The answer should hold only the lines from the beginning of the listing below to the line containing "е ветра. Путешественники, видевшие", both included, with every picture left out.

:::

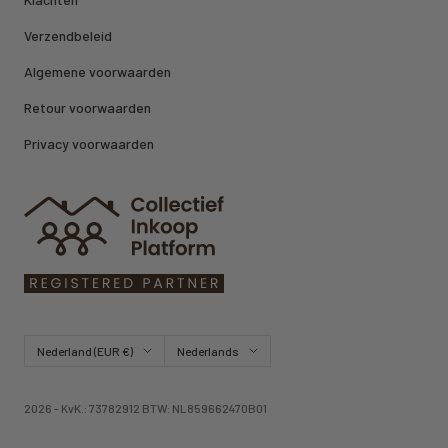
Verzendbeleid
Algemene voorwaarden
Retour voorwaarden
Privacy voorwaarden
Land/regio
Taal
Nederland (EUR €)
Nederlands
2026 - KvK.: 73782912 BTW: NL859662470B01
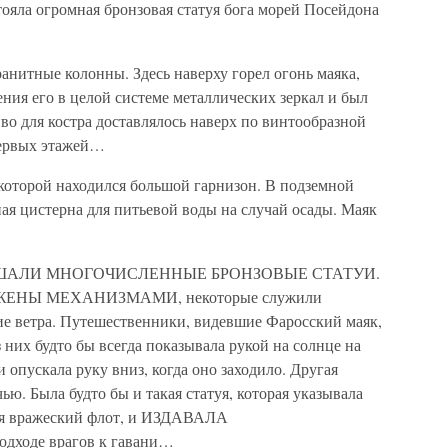
тояла огромная бронзовая статуя бога морей Посейдона
нитные колонны. Здесь наверху горел огонь маяка,
ения его в целой системе металлических зеркал и был
во для костра доставлялось наверх по винтообразной
первых этажей…
которой находился большой гарнизон. В подземной
ая цистерна для питьевой воды на случай осады. Маяк
…
АЛИ МНОГОЧИСЛЕННЫЕ БРОНЗОВЫЕ СТАТУИ.
ЕНЫ МЕХАНИЗМАМИ, некоторые служили
е ветра. Путешественники, видевшие Фаросский маяк,
з них будто бы всегда показывала рукой на солнце на
 опускала руку вниз, когда оно заходило. Другая
ью. Была будто бы и такая статуя, которая указывала
ялся вражеский флот, и ИЗДАВАЛА
оде врагов к гавани…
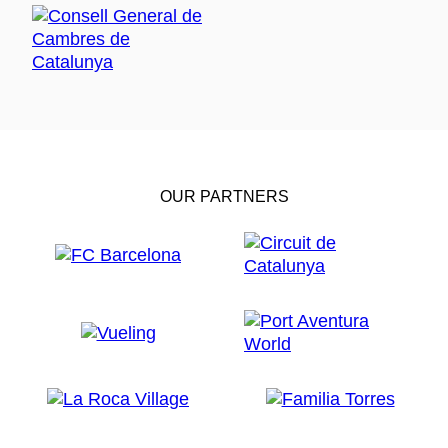
OUR PARTNERS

:::

OUTPUT BELOW →
Verzendbeleid
Algemene voorwaarden
Retour voorwaarden
Privacy voorwaarden
Land/regio
Taal
Nederland (EUR €)
Nederlands
2026 - KvK.: 73782912 BTW: NL859662470B01
тояла огромная бронзовая статуя бога морей Посейдона
нитные колонны. Здесь наверху горел огонь маяка,
ения его в целой системе металлических зеркал и был
во для костра доставлялось наверх по винтообразной
первых этажей…
которой находился большой гарнизон. В подземной
ая цистерна для питьевой воды на случай осады. Маяк
…
АЛИ МНОГОЧИСЛЕННЫЕ БРОНЗОВЫЕ СТАТУИ.
ЕНЫ МЕХАНИЗМАМИ, некоторые служили
е ветра. Путешественники, видевшие Фаросский маяк,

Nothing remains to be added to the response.